His light piping is weak and has no coloring, but it is functional. Beyond that, he has no special gimmick or weapon.
What the Instructions Don’t Tell You
The Scout-class Decepticon Scalpel set, fortunately, only has one mark in this frustrating category:
- Simply put, when you open him for the first time out of the box, he is about 75% transformed, and needs to be completed. Unfortunately, the instructions don’t take this into account, and start where his robot mode is completed, and don’t tell you how to get there! So you spend a bit of time trying to figure out if the central column can twist or not (it does), how to store the extra white panels beneath his torso, and how the two black & one white panels move about onto his back!
I don’t mind having him half-transformed in the packaging, but help me get to robot mode first before you go on, sheesh!
(This may be the only pic we ever get of The Doctor... and it's a screenshot. Thanks, thanks a lot, ILM.)
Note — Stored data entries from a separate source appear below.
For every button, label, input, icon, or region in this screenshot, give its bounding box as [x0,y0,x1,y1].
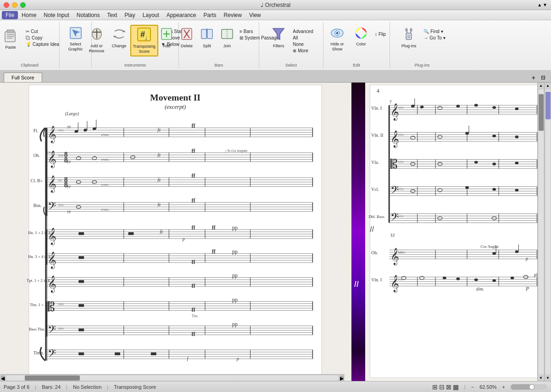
scroll-down-main-btn[interactable]: ▼ [545,375,551,381]
find-button[interactable]: 🔍 Find ▾ [422,28,447,34]
select-label: Select [259,63,323,67]
ribbon-group-clipboard: Paste ✂ Cut ⿻ Copy 💡 Capture Idea Clipbo… [0,22,60,68]
hide-show-button[interactable]: Hide orShow [325,25,349,54]
menu-file[interactable]: File [2,11,18,19]
view-icon-3[interactable]: ⊠ [446,383,451,391]
menu-appearance[interactable]: Appearance [163,11,200,19]
zoom-in-btn[interactable]: + [502,384,505,390]
advanced-button[interactable]: Advanced [291,28,315,34]
svg-text:♭♭♭: ♭♭♭ [398,214,404,218]
all-button[interactable]: All [291,35,315,41]
scroll-up-main-btn[interactable]: ▲ [545,83,551,89]
tab-menu-button[interactable]: ⊟ [539,74,547,81]
svg-text:fz: fz [158,127,161,132]
svg-text:Cl. B♭: Cl. B♭ [31,178,43,183]
svg-text:Ob.: Ob. [371,250,378,255]
zoom-out-btn[interactable]: − [471,384,474,390]
scroll-down-btn[interactable]: ▼ [538,375,544,381]
flip-button[interactable]: ↕ Flip [373,31,388,37]
add-or-remove-button[interactable]: Add orRemove [85,25,108,56]
capture-idea-button[interactable]: 💡 Capture Idea [24,41,61,47]
transposing-score-button[interactable]: # ♩ TransposingScore [130,25,158,56]
filters-icon [272,27,285,43]
delete-bar-button[interactable]: Delete [177,25,196,50]
flip-icon: ↕ [375,32,377,37]
svg-point-246 [456,105,460,107]
split-bar-button[interactable]: Split [197,25,217,50]
minimize-button[interactable] [12,2,17,8]
scroll-left-btn[interactable]: ◀ [1,375,5,381]
menu-home[interactable]: Home [18,11,40,19]
plug-ins-button[interactable]: Plug-ins [397,25,421,50]
select-graphic-label: SelectGraphic [68,42,83,52]
more-button[interactable]: ⊕ More [291,48,315,54]
nav-up-icon[interactable]: ▲ [537,2,542,7]
tab-full-score[interactable]: Full Score [4,73,42,82]
copy-button[interactable]: ⿻ Copy [24,35,61,41]
svg-text:p: p [236,356,239,361]
v-scrollbar-right[interactable]: ▲ ▼ [537,83,544,381]
window-controls[interactable] [4,2,26,8]
svg-point-27 [336,32,338,34]
bars-label: Bars [244,29,253,34]
plugins-label: Plug-ins [390,63,454,67]
filters-button[interactable]: Filters [267,25,290,50]
v-scroll-thumb[interactable] [539,94,544,131]
cut-button[interactable]: ✂ Cut [24,28,61,34]
svg-rect-33 [410,28,412,31]
scroll-right-btn[interactable]: ▶ [340,375,344,381]
menu-layout[interactable]: Layout [139,11,163,19]
add-bar-button[interactable]: Add [157,25,176,50]
left-score-panel: Movement II (excerpt) (Largo) Fl. 𝄞 ♭♭♭ [0,83,351,381]
menu-text[interactable]: Text [103,11,121,19]
v-scroll-main-thumb[interactable] [545,92,551,119]
view-icon-4[interactable]: ▦ [453,383,459,391]
nav-down-icon[interactable]: ▼ [543,2,547,7]
plug-ins-label: Plug-ins [401,44,417,49]
svg-rect-1 [7,30,14,33]
none-button[interactable]: None [291,41,315,47]
svg-text:♭♭♭: ♭♭♭ [398,160,404,164]
bars-icon: ≡ [239,29,242,34]
add-tab-button[interactable]: + [530,74,537,81]
view-icon-2[interactable]: ⊟ [439,383,445,391]
close-button[interactable] [4,2,9,8]
menu-parts[interactable]: Parts [200,11,220,19]
svg-text:ff: ff [191,283,195,289]
svg-text:Tbn.: Tbn. [191,314,198,318]
svg-text:♩: ♩ [145,35,147,41]
menu-review[interactable]: Review [220,11,245,19]
menu-note-input[interactable]: Note Input [40,11,72,19]
copy-label: Copy [32,35,42,40]
svg-text:Dbl. Bass: Dbl. Bass [368,214,384,219]
nav-arrows[interactable]: ▲ ▼ [537,2,547,7]
paste-button[interactable]: Paste [0,25,23,52]
svg-point-285 [474,161,478,163]
h-scrollbar[interactable]: ◀ ▶ [0,374,345,381]
join-bar-button[interactable]: Join [217,25,237,50]
scroll-up-btn[interactable]: ▲ [538,83,544,89]
go-to-button[interactable]: → Go To ▾ [422,35,447,41]
menu-notations[interactable]: Notations [73,11,104,19]
maximize-button[interactable] [20,2,26,8]
v-scrollbar-main[interactable]: ▲ ▼ [544,83,551,381]
ribbon-group-edit: Hide orShow Color ↕ Flip [323,22,390,68]
svg-text:𝄞: 𝄞 [48,126,56,144]
zoom-slider-thumb[interactable] [529,384,534,390]
zoom-slider[interactable] [511,384,547,390]
title-bar: ♩ Orchestral ▲ ▼ [0,0,551,10]
color-button[interactable]: Color [350,25,372,49]
svg-rect-172 [78,280,84,283]
h-scroll-thumb[interactable] [25,375,80,381]
svg-text:𝄞: 𝄞 [390,275,399,293]
change-button[interactable]: Change [109,25,129,50]
menu-play[interactable]: Play [121,11,139,19]
go-to-icon: → [423,35,428,40]
svg-text:Vln. II: Vln. II [371,133,383,138]
ribbon-group-select: Filters Advanced All None ⊕ More Select [259,22,323,68]
svg-text:pp: pp [67,159,71,163]
join-bar-label: Join [223,44,231,49]
menu-view[interactable]: View [245,11,265,19]
svg-point-365 [511,277,514,280]
view-icon-1[interactable]: ⊞ [432,383,438,391]
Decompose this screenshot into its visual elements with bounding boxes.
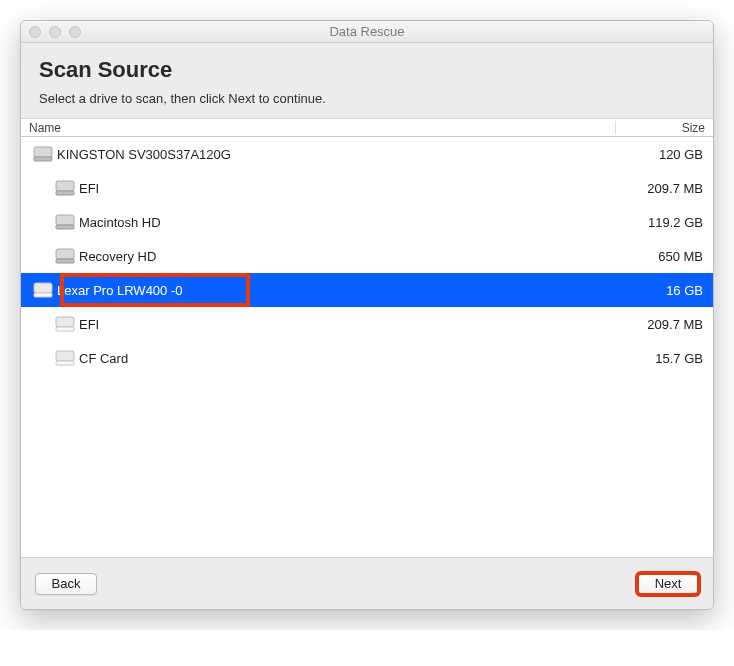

Why wasn’t he a jet injector? I don’t know. How a microscope was selected, I don’t know either. Other than having to unfurl and rotate each and every leg each time you change him is time consuming, and the reward at the end- poseability- isn’t all that great. The arms and head are really the only things you can move about in robot mode, and they work fine… once you intentionally remove and spin around the antennae on his head. (Trust me- it’s a hassle you don’t want in such a tiny Transformer.) While fine by themselves, the legs get more of your attention. The proportions are way off compared to how he appears on-screen- huge legs, huge eyes with glasses, and small mid-body. Like several other Transformers toys, he was deserved of a larger-scale class (Deluxe-, in my opinion) than he got. However he is, by far, more intricate in parts and how he transforms that the average Scout-class figure, which are usually intentionally-simplified sets. His surface detailing was also minimal, so I guess that fits his toy class. I’m guessing that if he had been a Deluxe-class, he could potentially have been one of the very few Transformers ever to be built at 1:1 scale! Am I disappointed that he got no weapons or features other than his dimly-lit eyes? Not really, since we didn’t see any in the movie; adding some may just have been counter-productive as well! The microscope mode turned out just fine despite having many separation lines. What really impressed me, though, was the ability to ratchet the upper half up and down along that column; a nice and simple real-life touch! Things to change? Paint apps were fine, materials were fine too, and the decorations were minimal. Only thing that really concerns me is how fragile the legs are- they’re thin as needed, but the ABS has low tolerances- one of the ball joints in the hips was cracked when I got him, and it finally broke when I opened it not realizing there was a problem. Though he looks fine simply standing on your shelf, that’s the only thing he’s good at in either mode. I got the Scout-class Decepticon Scalpel because he was such a creepy character in the movie, not because it was a good figure. Not recommended for regular collectors, it’s perhaps only for those who wanna fill out the tiny gaps in their collection. Get him as a last resort, after you’ve bought everything else that you want first.